An important step in establishing an independent science of geology was the Danish scientist Nicolaus Steno, by introducing in 1669 the stratigraphic principle. With this he established the principle that the physical storage of sediment layers in reality a time sequence of rock deposits in turn corresponds. Even Robert Hooke speculated about the same time, if not from the fossil content of rocks could reconstruct the historical process of rock formation.

In the Age of Enlightenment, tried mine managers and engineers increasingly a theoretical understanding of geological contexts. Here they developed since the mid-18th Century, the basic methods of geological mapping and the creation of stratigraphic profiles.

The beginning of modern geology as a science is usually recognized at the controversy between the mindsets of plutonism and Neptunism.

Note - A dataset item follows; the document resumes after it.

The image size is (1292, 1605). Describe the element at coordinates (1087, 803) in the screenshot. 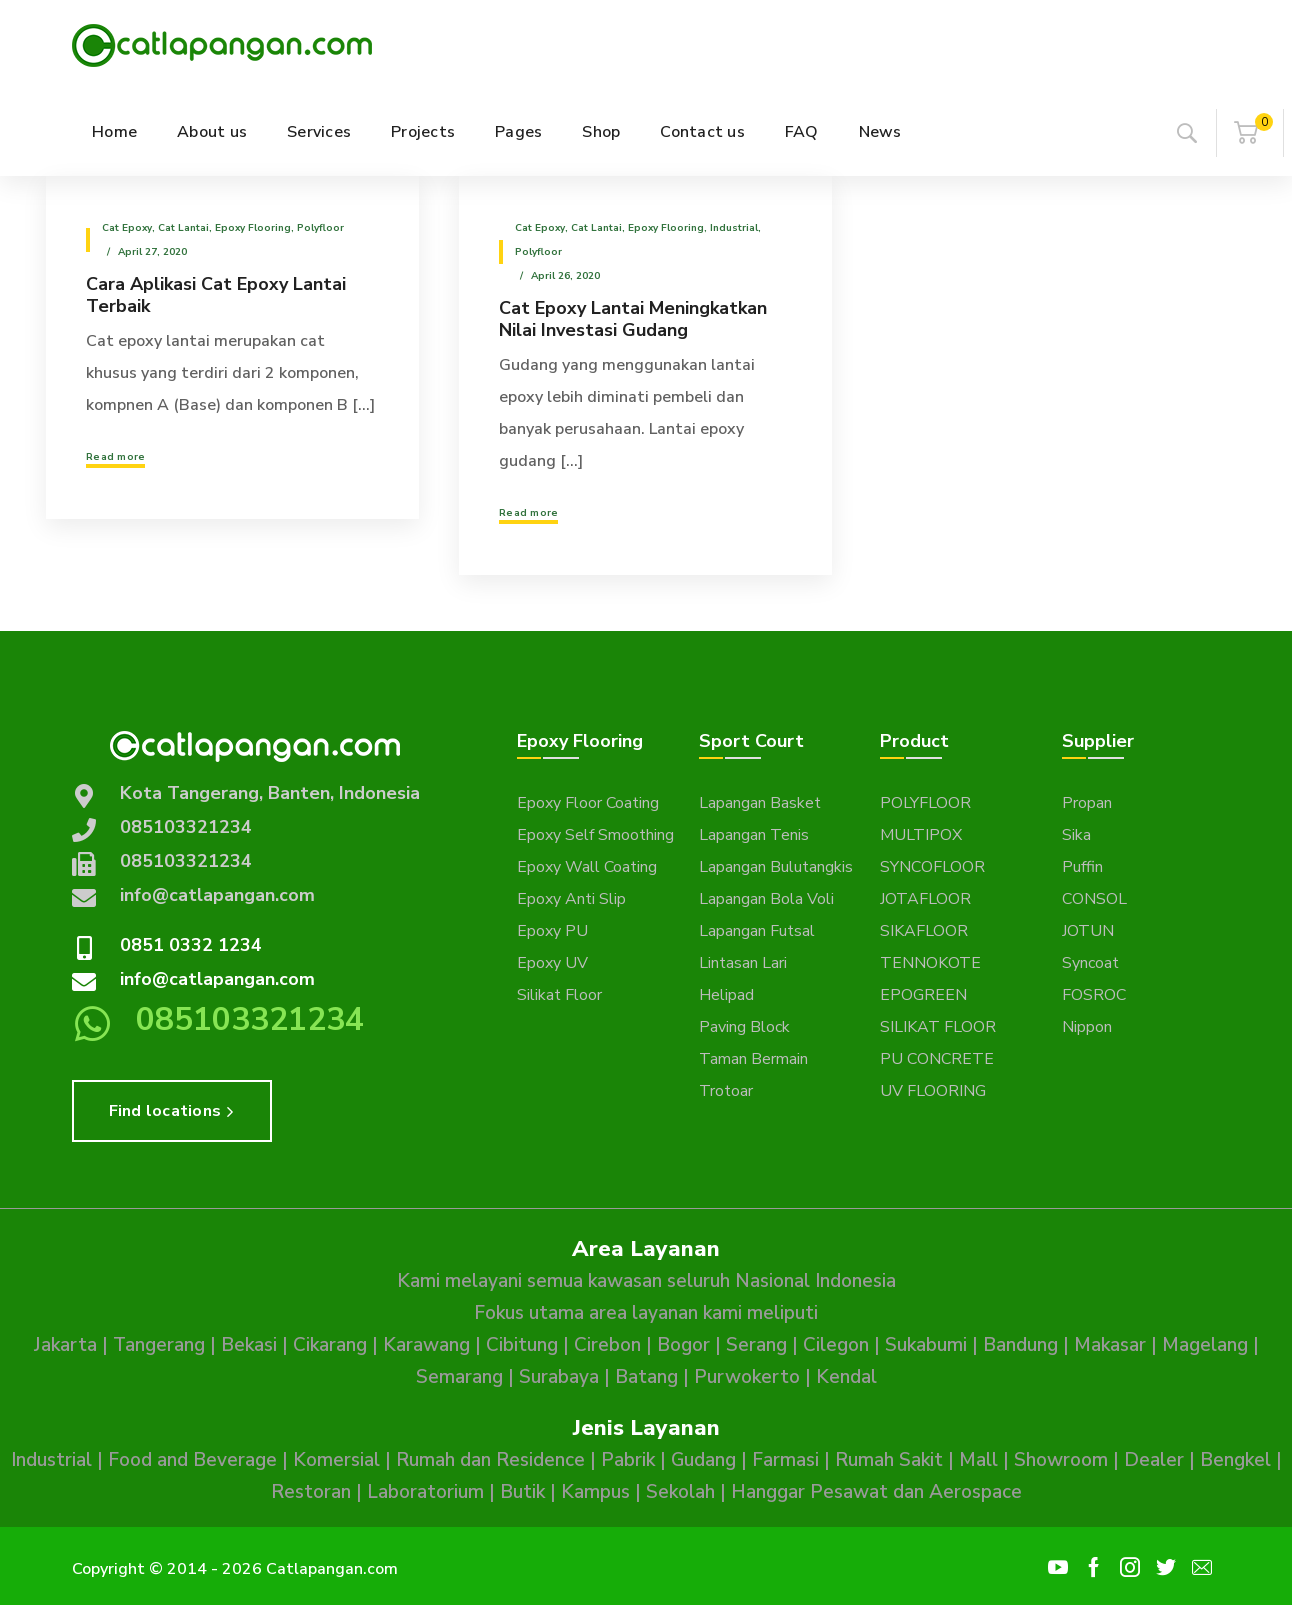 I see `Propan` at that location. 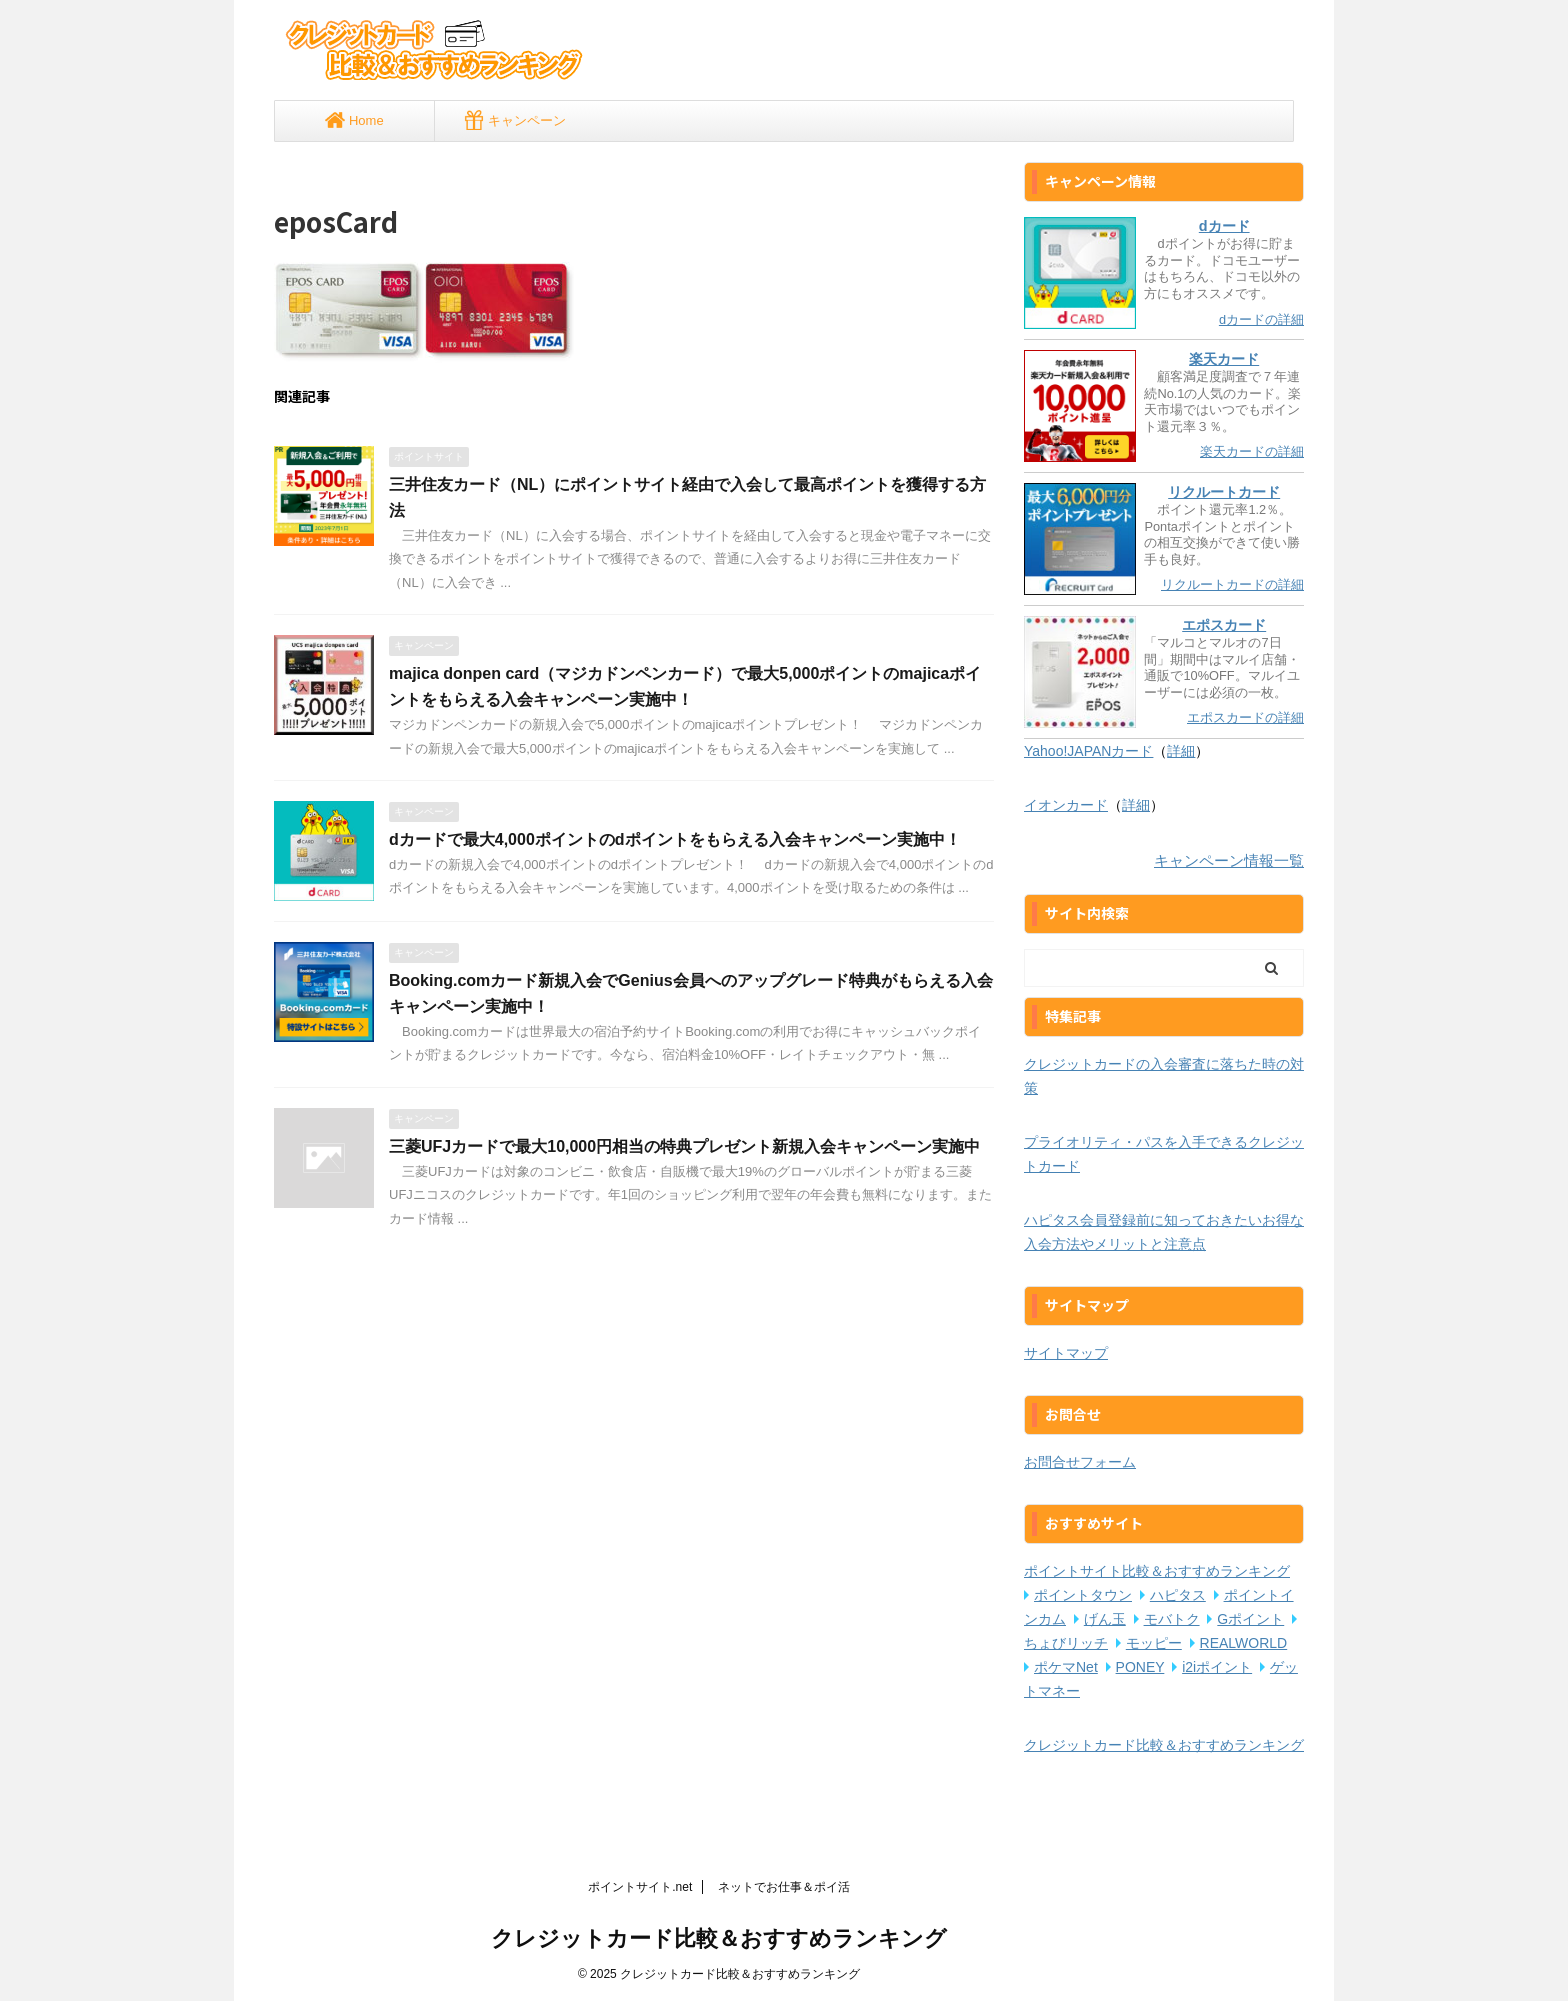 The width and height of the screenshot is (1568, 2001). Describe the element at coordinates (1066, 1667) in the screenshot. I see `ポケマNet` at that location.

As founder of plutonism is James Hutton (1726-97) with his postulate, all rocks are of volcanic origin. Hutton also popularized the idea that the Earth is many orders of magnitude longer than human history. The Neptunists were by Abraham Gottlob Werner (1749-1817 run), with the now discarded the basic assumption that all rocks are deposits of a primordial primeval oceans. The combination of magmatism, sedimentation and rock alteration developed in the following, the notion of the cycle of rocks.

To William Smith in 1817 established the use of index fossil for the relative dating of rock layers within a stratigraphic sequence.

At about the time from 1830 to 1850 the dispute was between catastrophism in the wake of Georges de Cuvier (1769-1832) and Sir Charles Lyell to actualism (1797-1875), the second major controversy in the history of geology. While the catastrophists of sudden and global upheaval in the earth went out, followed by recreation of the extinct creatures that actualistic the uniform and steady development of the earth stressed in numerous small steps, which accumulate over long periods of time gradually (gradualism). Even Charles Darwin (1809 -1882) was followed in his theory of evolution, with its slow development of new biological species, largely the actualistic principle.

As a result, the geologists involved more with the problems of mountain building and global movements of the earth's crust. Well into the 20th Century, dominated on Léonce Élie de Beaumont (1798-1874) declining idea that the global mountain belt are the result of cooling and shrinking of the globe. From the observation of folded and tectonically disturbed rocks developed James Dwight Dana (1813-1895) to 1875, the geosyncline theory. This tectonic model of explanation was Eduard Suess (1831-1914) and Hans silence (1876-1966) significantly developed.

Here, the geotectonic hypotheses were dominated by the principle of Fixismus. The position of the continents and oceans was regarded one another as largely immutable. Lateral movements of the earth's crust, the traces could be observed in fold mountains or in regional gap systems were considered to be largely local issues. On the other hand were vertical movements of the earth's crust as crucial for the reduction of ocean basins, or the rise of land bridges between continents.

The first important ideas about the possibility of significant horizontal movements of land masses, are found in the continental drift hypothesis Alfred Wegener (1880 - 1930) from the year 1915. The breakthrough of Mobilismus but was only three decades later, as a fundamentally new observations of geophysics and oceanography to the development of the now generally accepted theory of plate tectonics resulted.